In Ira, a landlocked town surrounded by communities with covid-19 cases just over the New York state border, residents say they took precautions because that’s how it is in Ira: People take care of each other. Volunteers fight fires, plant one another’s vegetable gardens and clear fallen trees from roofs after a storm.
“People here are very sensible. They’re very kind,” said Sara Meling, 74, a retired marketing executive. “There’s a huge sense of community even though we don’t have a downtown. People leave you alone, but if your car is in a ditch, they’re there in seconds.”
Vanquishing the coronavirus made it all the sweeter when the townspeople reunited for the state’s annual “Green Up Day” in late May to pick up litter from the roadside. They gathered in a drizzle outside Town Hall. Everyone wore masks. And they replaced the potluck with bottles of water and chips. A sign out front said “Practice Social Distancing Stay One Cow Apart.”
Their laughter faded when Matthew Loftus, 45, skidded up on a bicycle, cheerily offering to help. He had a thick New York accent.
“Would you like a mask?” offered massage therapist Catherine “Cacky” Ayer, 70.

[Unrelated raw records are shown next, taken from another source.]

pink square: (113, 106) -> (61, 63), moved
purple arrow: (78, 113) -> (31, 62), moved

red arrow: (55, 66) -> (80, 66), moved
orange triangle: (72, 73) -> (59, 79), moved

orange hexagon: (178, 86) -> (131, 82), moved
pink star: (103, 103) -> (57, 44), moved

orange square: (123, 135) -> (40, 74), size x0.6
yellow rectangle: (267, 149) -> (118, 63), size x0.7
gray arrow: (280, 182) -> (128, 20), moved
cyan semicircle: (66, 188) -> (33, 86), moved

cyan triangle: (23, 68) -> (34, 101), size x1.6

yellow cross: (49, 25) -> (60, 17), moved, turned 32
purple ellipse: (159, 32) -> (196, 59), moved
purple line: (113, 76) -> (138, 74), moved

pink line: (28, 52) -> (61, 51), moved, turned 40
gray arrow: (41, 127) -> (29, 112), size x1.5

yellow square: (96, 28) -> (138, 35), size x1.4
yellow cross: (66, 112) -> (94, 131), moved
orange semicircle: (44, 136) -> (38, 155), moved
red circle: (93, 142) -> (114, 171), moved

Hoffman, the 79-year-old who said he wasn’t worried about the virus, darted away from the man and whispered, half-joking, “Get out of here!”
Loftus, a flight attendant visiting an aunt and uncle who live in Ira, kept his distance from the group, and organizers handed him trash bags and sent him on his way.

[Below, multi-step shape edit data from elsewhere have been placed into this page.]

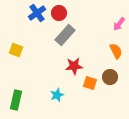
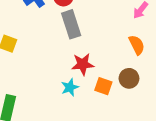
gray rectangle: (65, 35) -> (71, 24), turned -60
cyan star: (57, 95) -> (70, 87), moved

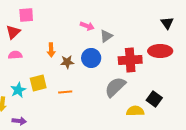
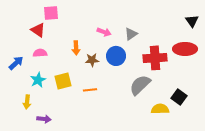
pink arrow: (87, 26) -> (104, 32), moved
red triangle: (13, 32) -> (38, 30), turned -42
cyan star: (18, 90) -> (38, 80), moved

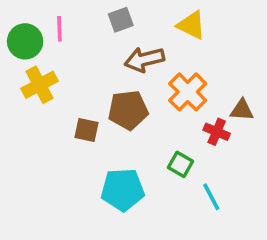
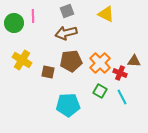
brown arrow: (144, 59) -> (66, 33), moved
yellow cross: (40, 85) -> (22, 60), moved, turned -30
orange cross: (188, 92) -> (100, 63), moved
cyan line: (211, 197) -> (122, 97), moved

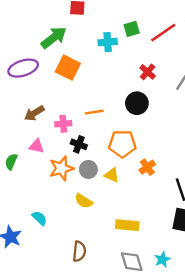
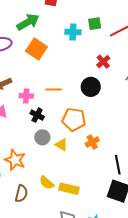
orange star: (61, 168) -> (15, 160), moved, turned 30
yellow semicircle: (84, 201) -> (47, 183), moved
brown semicircle: (79, 251) -> (21, 194), moved

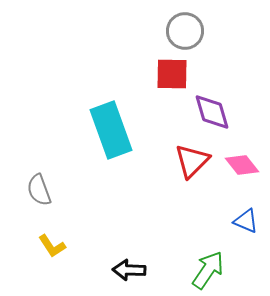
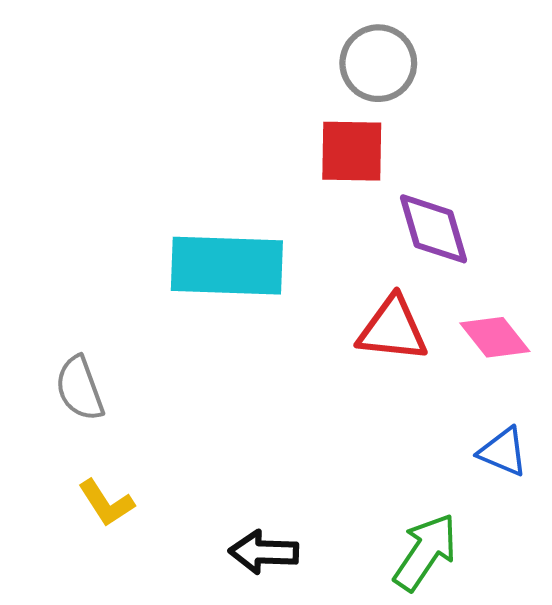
cyan rectangle: (111, 130) -> (227, 266), turned -68
red triangle: (192, 161) -> (393, 329), turned 51

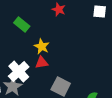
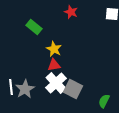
white cross: (19, 71) -> (56, 83), moved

“I’m public enemy number one,” he said to somewhat nervous laughter.
Ira’s unexpected visitor from hard-hit New York City was a sobering reminder of what Vermont faces as it reopens its cities and towns to the world — including potentially millions of tourists who visit for summer escapes and winter ski vacations.
College students with summer off-campus leases are already trickling back into Burlington, which is offering them a “supportive quarantine” — such as groceries, a restaurant gift card and a free coronavirus test — to ensure they stay home for the first two weeks. More than 100 have signed up, the mayor said, and at least one student was infected.
Scott has slowly peeled back restrictions in recent weeks, such as allowing retail shops to reopen, gatherings of up to 25 people, and limited dining in restaurants. Scott, who is not a supporter of President Trump, also has said he would not quash protests in Vermont over the killing of George Floyd and called a recent crackdown on demonstrators in Washington D.C., “an affront to everything we stand for.”
Officials say they expect new outbreaks as Vermont reopens — such as one in recent days that infected more than 80 adults and children in the city of Winooski and adjacent communities including Burlington.
But officials say the state is in a strong position to fight the virus because it did not overwhelm the health care system. Hospitals were not swamped with infected people. Doctors and nurses are healthy. The state is equipped to do hundreds of coronavirus tests each week to identify the infected, trace their contacts and counsel them to quarantine — as they did in Winooski — to prevent the virus from spreading.
Scott said Wednesday he believes Vermont’s approach “has saved a lot of lives.”
“We’ve just done the best we can,” he said. “Have we done everything right? Probably not. But I think we’ve done more right than wrong.”